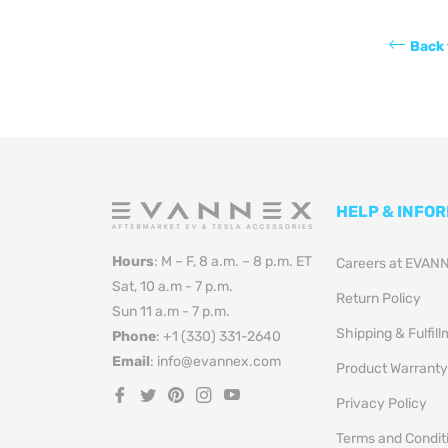
Back 
HELP & INFO
Hours
: M – F, 8 a.m. – 8 p.m. ET
Careers at EVAN
Sat, 10 a.m - 7 p.m.
Return Policy
Sun 11 a.m - 7 p.m.
Shipping & Fulfil
Phone
: +1 (330) 331-2640
Email
: info@evannex.com
Product Warranty
Fb
Tw
Pin
Ins
You
Privacy Policy
Terms and Condit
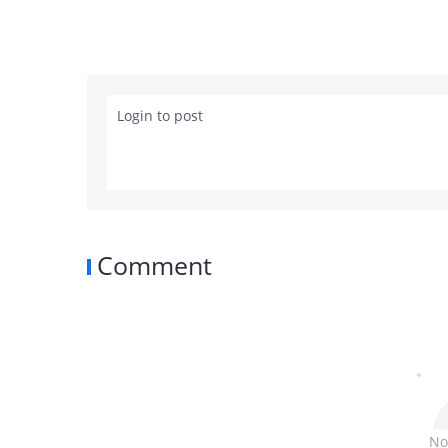
Login to post
Comment
No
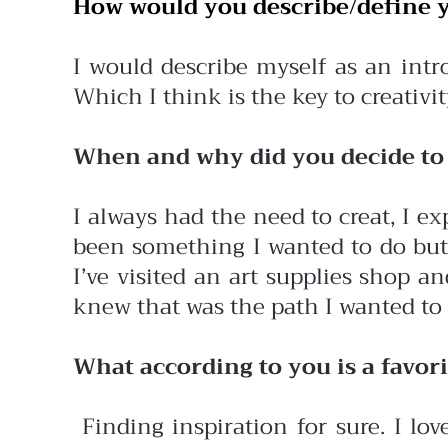
How would you describe/define y
I would describe myself as an intro
Which I think is the key to creativit
When and why did you decide to 
I always had the need to creat, I e
been something I wanted to do but f
I’ve visited an art supplies shop 
knew that was the path I wanted to 
What according to you is a favori
Finding inspiration for sure. I lov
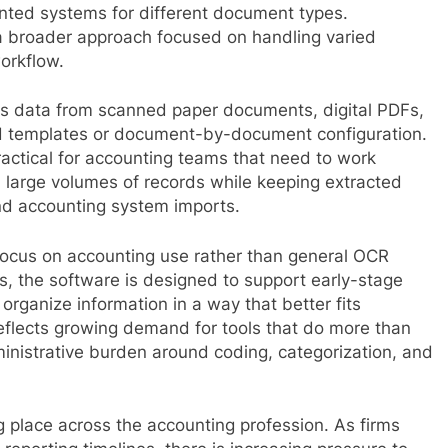
nted systems for different document types.
 broader approach focused on handling varied
workflow.
ds data from scanned paper documents, digital PDFs,
ed templates or document-by-document configuration.
actical for accounting teams that need to work
d large volumes of records while keeping extracted
nd accounting system imports.
ts focus on accounting use rather than general OCR
es, the software is designed to support early-stage
 organize information in a way that better fits
eflects growing demand for tools that do more than
inistrative burden around coding, categorization, and
g place across the accounting profession. As firms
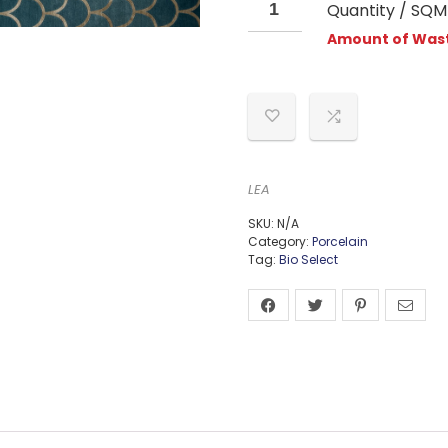
Quantity / SQM
Amount of Wast
LEA
SKU:
N/A
Category:
Porcelain
Tag:
Bio Select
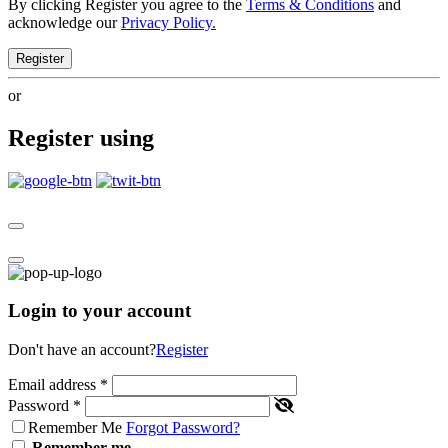
By clicking Register you agree to the
Terms & Conditions
and
acknowledge our
Privacy Policy.
Register
or
Register using
Login to your account
Don't have an account?
Register
Email address
*
Password
*
Remember Me
Forgot Password?
Remember me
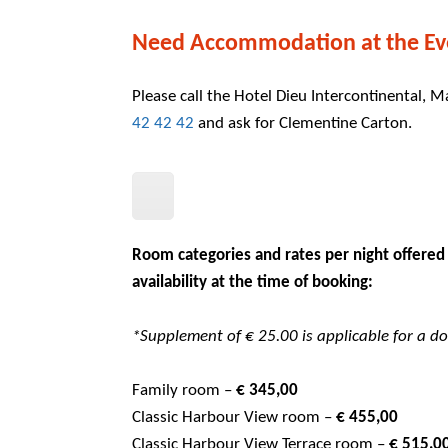
Need Accommodation at the Ev
Please call the Hotel Dieu Intercontinental, M
42 42 42
and ask for Clementine Carton.
Room categories and rates per night offered
availability at the time of booking:
*Supplement of € 25.00 is applicable for a 
Family room –
€ 345,00
Classic Harbour View room –
€ 455,00
Classic Harbour View Terrace room –
€ 51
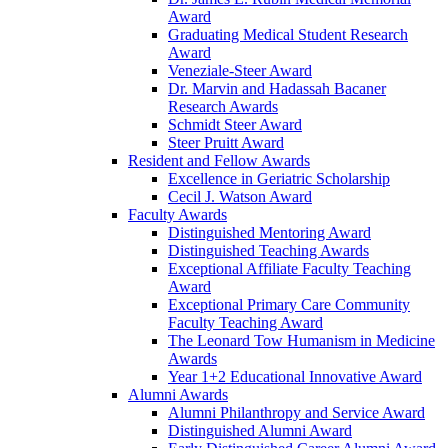
Award
Graduating Medical Student Research
Award
Veneziale-Steer Award
Dr. Marvin and Hadassah Bacaner
Research Awards
Schmidt Steer Award
Steer Pruitt Award
Resident and Fellow Awards
Excellence in Geriatric Scholarship
Cecil J. Watson Award
Faculty Awards
Distinguished Mentoring Award
Distinguished Teaching Awards
Exceptional Affiliate Faculty Teaching
Award
Exceptional Primary Care Community
Faculty Teaching Award
The Leonard Tow Humanism in Medicine
Awards
Year 1+2 Educational Innovative Award
Alumni Awards
Alumni Philanthropy and Service Award
Distinguished Alumni Award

○ ○ ○ ○ ○ ○ ○

**Work item**
Within the data above, filter for lines containing the word "Steer" and copy each one.

**Completed task**
Veneziale-Steer Award
Schmidt Steer Award
Steer Pruitt Award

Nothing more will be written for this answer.